Fractional differential equations, arising in the mathematical modeling of systems and processes, have drawn more and more attention of the research community due to their numerous applications in various fields of science such as engineering, chemistry, physics, mechanics, etc. Boundary value problems of fractional differential equations have been investigated for many years (see [9, 17, 20, 27, 29, 36]). Now, there are many papers dealing with the problem for different kinds of boundary value conditions such as multi-point boundary condition (see [7, 8]), integral boundary condition (see [1416, 19, 22, 25, 26, 30]), and many other boundary conditions (see [12, 31, 32]). In recent years, the existence and uniqueness theorems of solutions for boundary value problems of nonlinear fractional differential equations have been studied extensively in the literature, mainly by using the fixed point theorem of the mixed-monotone operator (see, for instance, [7, 18, 33, 34] and their references), a priori estimate method and a maximal principle (see, for instance, [2]), the Banach contraction mapping principle and the Krasnose’skii fixed point theorem (see, for instance, [1, 10, 11, 17]).
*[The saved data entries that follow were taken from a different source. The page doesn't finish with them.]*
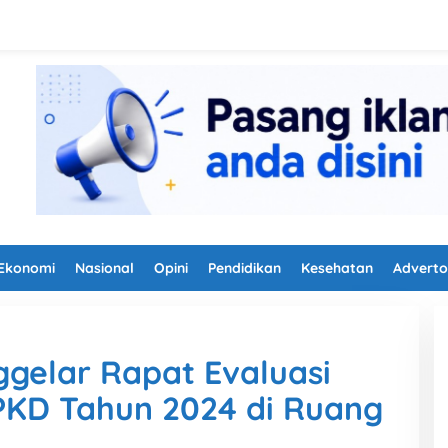
Ekonomi
Nasional
Opini
Pendidikan
Kesehatan
Adverto
elar Rapat Evaluasi
PKD Tahun 2024 di Ruang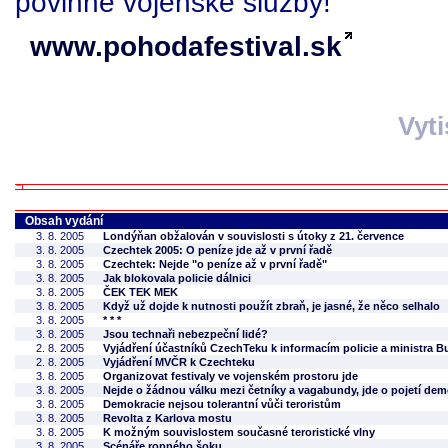
povinne vojenske sluzby!
www.pohodafestival.sk
Vyt
Obsah vydání
3. 8. 2005
Londýňan obžalován v souvislosti s útoky z 21. července
3. 8. 2005
Czechtek 2005: O peníze jde až v první řadě
3. 8. 2005
Czechtek: Nejde "o peníze až v první řadě"
3. 8. 2005
Jak blokovala policie dálnici
3. 8. 2005
ČEK TEK MEK
3. 8. 2005
Když už dojde k nutnosti použít zbraň, je jasné, že něco selhalo
3. 8. 2005
* * *
3. 8. 2005
Jsou technaři nebezpeční lidé?
2. 8. 2005
Vyjádření účastníků CzechTeku k informacím policie a ministra B
2. 8. 2005
Vyjádření MVČR k Czechteku
3. 8. 2005
Organizovat festivaly ve vojenském prostoru jde
3. 8. 2005
Nejde o žádnou válku mezi četníky a vagabundy, jde o pojetí dem
3. 8. 2005
Demokracie nejsou tolerantní vůči teroristům
3. 8. 2005
Revolta z Karlova mostu
3. 8. 2005
K možným souvislostem současné teroristické vlny
3. 8. 2005
Scénáře ropného šoku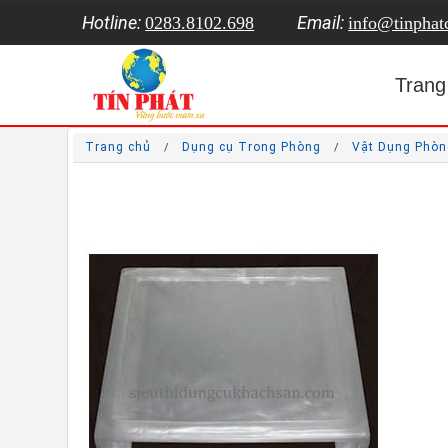
Hotline:
Email:
0283.8102.698
info@tinpha
Trang
Trang chủ
Dụng cụ Trong Phòng
Vật Dụng Phò
/
/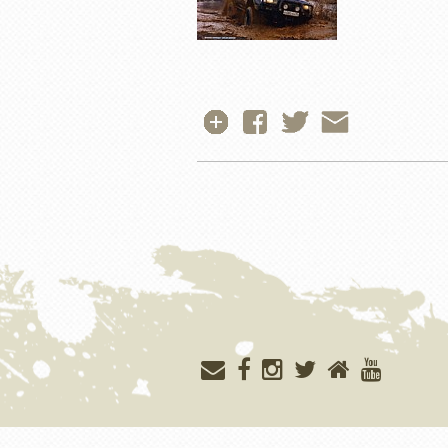
Меню
учётной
Here, we use the new result obtained in this paper to study the existence and uniqueness theorems of solutions for systems of the following simple fractional differential equations with a Riemann–Stieltjes integral boundary condition in real Banach space E:
$$ \textstyle\begin{cases} -D_{0+}^{\alpha}u(t)=f_{1} (t,u(t),v(t),D_{0+}^{\beta _{i}}u(t),D_{0+}^{\gamma_{i}}v(t) ),\quad 0< t< 1, n-1< \alpha\leq n, \\ -D_{0+}^{\alpha}v(t)=f_{2} (t,v(t),u(t),D_{0+}^{\beta _{i}}v(t),D_{0+}^{\gamma_{i}}u(t) ), \\ u^{(\kappa)}(0)=0, \qquad D_{0+}^{\beta}u(1)=\int_{0}^{1} k(s)D_{0+}^{\beta _{n-1}}u(s)\,dA(s), \\ v^{(\kappa)}(0)=0,\qquad D_{0+}^{\beta}v(1)=\int_{0}^{1} k(s)D_{0+}^{\beta _{n-1}}v(s)\,dA(s) ,\quad \kappa=0,1,2,\ldots,n-2, \end{cases} $$
(1.3)
where \(n\geq2\), \(D_{0+}^{\alpha}\), \(D_{0+}^{\beta_{i}}\), \(D_{0+}^{\gamma _{i}}\), \(D_{0+}^{\beta}\), \(D_{0+}^{\gamma}\) are the standard Riemann–Liouville derivatives. \(i-1<\beta_{i}\), \(\gamma_{i}\leq i\) (\(i=1,2,\ldots,n-1\)), \(\alpha-\beta_{n-1}>\alpha-\beta>1\). \(k:(0,1)\rightarrow\mathbb{R}_{+}\) is continuous with \(k\in L^{1}(0,1)\), and \(\int_{0}^{1} k(s)u(s)\,dA(s)\) is the Riemann–Stieltjes integral of u with respect to a function A of bounded variation. In the following, we denote \(I=[0,1]\). \(f_{i}:I\times E^{4}\rightarrow E\) (\(i=1,2\)) (we do not assume the continuity of \(f_{i}\)), for all \(u,v\in C[I,E]\), \(f_{i}(\cdot,u(\cdot),v(\cdot)):I\rightarrow E\) is continuous.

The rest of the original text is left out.